This document discusses the TCW ORF finder.
Contents:
- ORF Finder
- Algorithm
- Executing the ORF finder
- Output file
- Summary of results
- viewSingleTCW - Viewing the ORFs
- TCW ORF finder and Trinity TransDecoder
- References
ORF Finder
The runSingleTCW annotation step computes the best ORF for each sequence using the annotation hits,
5th-order Markov model2,3 and length of candidate ORF. It outputs a protein sequence for
every transcript. This document has been updated for v3.3.4.

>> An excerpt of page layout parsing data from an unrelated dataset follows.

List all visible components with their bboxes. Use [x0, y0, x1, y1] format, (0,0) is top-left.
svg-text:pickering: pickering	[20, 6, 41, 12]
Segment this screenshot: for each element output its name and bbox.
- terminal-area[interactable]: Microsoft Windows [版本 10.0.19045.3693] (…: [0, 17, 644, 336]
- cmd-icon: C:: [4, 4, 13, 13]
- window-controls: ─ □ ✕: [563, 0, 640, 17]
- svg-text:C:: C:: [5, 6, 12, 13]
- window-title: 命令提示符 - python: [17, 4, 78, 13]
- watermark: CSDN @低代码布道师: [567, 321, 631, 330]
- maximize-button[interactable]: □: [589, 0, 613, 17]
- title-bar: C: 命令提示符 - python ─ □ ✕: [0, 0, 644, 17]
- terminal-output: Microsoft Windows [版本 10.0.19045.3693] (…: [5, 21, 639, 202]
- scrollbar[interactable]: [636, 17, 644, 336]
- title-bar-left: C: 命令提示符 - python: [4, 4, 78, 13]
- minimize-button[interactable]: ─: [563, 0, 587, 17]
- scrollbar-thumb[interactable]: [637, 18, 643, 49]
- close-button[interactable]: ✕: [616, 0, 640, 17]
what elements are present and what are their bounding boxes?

runSingleTCW has an Option menu that allows the user to
set the ORF options, which is shown on the right.
This ORF finder algorithm was designed to find the 'best' ORF for input into runMultiTCW.

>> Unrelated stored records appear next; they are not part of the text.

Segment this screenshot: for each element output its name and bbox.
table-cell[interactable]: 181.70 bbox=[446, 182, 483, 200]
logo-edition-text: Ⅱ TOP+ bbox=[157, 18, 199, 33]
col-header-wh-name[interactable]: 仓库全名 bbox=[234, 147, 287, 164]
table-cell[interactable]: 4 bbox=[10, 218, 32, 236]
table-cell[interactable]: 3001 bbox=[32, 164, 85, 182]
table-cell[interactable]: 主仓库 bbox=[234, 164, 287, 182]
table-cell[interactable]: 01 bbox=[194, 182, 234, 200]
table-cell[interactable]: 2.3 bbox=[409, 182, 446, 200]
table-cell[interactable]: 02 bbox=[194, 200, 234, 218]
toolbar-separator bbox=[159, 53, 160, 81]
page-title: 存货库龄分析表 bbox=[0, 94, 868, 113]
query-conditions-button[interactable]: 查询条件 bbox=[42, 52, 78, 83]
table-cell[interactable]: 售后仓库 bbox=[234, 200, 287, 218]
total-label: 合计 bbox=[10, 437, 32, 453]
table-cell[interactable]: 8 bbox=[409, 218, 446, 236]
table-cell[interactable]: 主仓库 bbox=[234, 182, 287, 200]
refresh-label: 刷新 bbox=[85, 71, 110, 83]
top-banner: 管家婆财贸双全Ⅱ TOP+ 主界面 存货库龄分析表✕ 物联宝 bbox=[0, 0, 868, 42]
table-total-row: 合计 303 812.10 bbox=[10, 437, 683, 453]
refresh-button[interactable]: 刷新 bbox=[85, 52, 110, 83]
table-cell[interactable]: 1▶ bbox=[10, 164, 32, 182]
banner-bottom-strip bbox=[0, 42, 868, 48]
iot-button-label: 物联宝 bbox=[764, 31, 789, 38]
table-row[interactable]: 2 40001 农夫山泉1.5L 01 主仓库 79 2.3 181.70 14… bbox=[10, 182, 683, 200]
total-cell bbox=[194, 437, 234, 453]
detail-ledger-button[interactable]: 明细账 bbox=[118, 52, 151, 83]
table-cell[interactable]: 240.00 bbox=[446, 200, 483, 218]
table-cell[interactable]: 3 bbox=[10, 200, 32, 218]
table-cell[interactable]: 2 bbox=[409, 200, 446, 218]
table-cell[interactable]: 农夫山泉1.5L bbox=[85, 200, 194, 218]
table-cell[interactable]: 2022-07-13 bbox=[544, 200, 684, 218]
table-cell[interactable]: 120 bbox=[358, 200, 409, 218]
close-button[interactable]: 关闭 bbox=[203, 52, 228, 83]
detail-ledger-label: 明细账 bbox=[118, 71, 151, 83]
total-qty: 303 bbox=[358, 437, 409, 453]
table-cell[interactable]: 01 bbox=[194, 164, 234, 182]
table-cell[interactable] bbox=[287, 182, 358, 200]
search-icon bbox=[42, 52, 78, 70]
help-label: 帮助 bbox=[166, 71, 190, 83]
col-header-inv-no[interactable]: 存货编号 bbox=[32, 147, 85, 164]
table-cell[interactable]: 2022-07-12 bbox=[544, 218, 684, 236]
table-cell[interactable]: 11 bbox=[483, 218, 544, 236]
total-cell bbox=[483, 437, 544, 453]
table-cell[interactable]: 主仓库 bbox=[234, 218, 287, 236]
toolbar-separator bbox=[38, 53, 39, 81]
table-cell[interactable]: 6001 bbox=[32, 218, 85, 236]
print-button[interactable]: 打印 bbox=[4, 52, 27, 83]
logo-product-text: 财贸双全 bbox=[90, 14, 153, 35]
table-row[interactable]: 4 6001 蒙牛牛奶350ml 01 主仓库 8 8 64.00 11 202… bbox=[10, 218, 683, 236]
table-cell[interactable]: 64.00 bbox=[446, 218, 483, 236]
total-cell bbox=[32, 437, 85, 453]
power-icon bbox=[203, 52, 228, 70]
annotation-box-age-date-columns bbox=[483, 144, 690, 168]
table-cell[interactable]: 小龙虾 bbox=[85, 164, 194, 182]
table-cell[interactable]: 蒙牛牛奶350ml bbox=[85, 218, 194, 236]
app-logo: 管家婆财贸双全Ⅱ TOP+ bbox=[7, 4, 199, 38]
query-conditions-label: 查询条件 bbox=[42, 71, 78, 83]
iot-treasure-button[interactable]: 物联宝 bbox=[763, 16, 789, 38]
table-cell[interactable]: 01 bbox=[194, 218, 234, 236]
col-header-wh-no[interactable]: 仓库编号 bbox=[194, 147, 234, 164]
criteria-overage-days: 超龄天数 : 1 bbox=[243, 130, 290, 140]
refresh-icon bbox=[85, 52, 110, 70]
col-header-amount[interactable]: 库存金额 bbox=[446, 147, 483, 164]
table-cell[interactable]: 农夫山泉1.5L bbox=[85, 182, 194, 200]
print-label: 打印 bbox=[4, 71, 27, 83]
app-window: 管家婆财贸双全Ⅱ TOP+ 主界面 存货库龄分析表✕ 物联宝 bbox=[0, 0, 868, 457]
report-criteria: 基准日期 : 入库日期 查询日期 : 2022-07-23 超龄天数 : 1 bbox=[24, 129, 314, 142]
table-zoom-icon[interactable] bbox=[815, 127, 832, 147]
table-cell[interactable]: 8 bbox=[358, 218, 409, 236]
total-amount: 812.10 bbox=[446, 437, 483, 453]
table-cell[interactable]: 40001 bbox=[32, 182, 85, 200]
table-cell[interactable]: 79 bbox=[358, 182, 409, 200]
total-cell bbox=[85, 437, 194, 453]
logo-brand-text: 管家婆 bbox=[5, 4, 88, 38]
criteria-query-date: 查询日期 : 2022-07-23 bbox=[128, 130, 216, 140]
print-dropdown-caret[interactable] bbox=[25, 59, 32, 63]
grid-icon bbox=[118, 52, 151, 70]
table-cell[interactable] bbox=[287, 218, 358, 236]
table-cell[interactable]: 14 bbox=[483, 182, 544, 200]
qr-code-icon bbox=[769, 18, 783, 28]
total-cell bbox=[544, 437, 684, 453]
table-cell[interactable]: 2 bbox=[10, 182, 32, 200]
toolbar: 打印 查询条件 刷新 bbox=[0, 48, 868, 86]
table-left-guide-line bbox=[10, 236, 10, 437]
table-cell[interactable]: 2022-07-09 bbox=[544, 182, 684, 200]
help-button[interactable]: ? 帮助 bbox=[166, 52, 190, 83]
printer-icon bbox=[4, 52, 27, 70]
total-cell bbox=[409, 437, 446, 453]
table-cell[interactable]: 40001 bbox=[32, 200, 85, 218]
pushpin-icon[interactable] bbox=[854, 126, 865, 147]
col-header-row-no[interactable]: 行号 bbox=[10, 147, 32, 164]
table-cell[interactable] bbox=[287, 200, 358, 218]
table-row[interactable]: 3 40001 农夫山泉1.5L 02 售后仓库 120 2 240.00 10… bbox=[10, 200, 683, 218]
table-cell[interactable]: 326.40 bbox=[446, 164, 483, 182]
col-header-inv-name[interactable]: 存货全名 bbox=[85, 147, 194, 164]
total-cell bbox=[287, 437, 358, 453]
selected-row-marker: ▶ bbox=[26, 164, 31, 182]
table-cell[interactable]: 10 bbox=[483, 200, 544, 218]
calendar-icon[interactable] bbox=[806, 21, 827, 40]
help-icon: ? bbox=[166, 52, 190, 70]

However, a file of all the 'good' ORFs is output (see Output files).
|
Figure 1: The runSingleTCW ORF finder options.
|
The algorithm for computing the best ORF for a given sequence is:
1. For each of the 6 frames, find the best ORF as follows:
If there is a good hit (E-value < N or %HitSim>=M), use the hit frame.
If the hit terminates with a Start and Stop codon, use the corresponding coordinates.
Else compute all ORFs surrounding the hit and select the best based on the Rules.
If there is not a good hit, find all possible ORFs and select the best based on the Rules.
2. From the 6 ORFs found in Step 1, find the best ORF using all Rules.
Rules
When comparing two ORFs, the following rules are applied in order.
☞ Rule 1: Use best hit frame if E-value < N or %HitSim>=M.
☞ Rules 2: Compute lgLen=log ratio of the lengths and 3: lgMk=log ratio of Markov scores.
Evaluate the following in order:
- If (lgLen>len-cutoff && (len1>100 || len2>100)) use ORF with longest length
- If (lgMK>MK-cutoff && (Mk1>10.0 || Mk2>10.0)) use ORF with best Markov score
- If (lgLen>len-cutoff) use ORF with longest length
- If (lgMK>MK-cutoff) use ORF with best Markov score
☞ Rule 4: Use the ORF with start and stop codons.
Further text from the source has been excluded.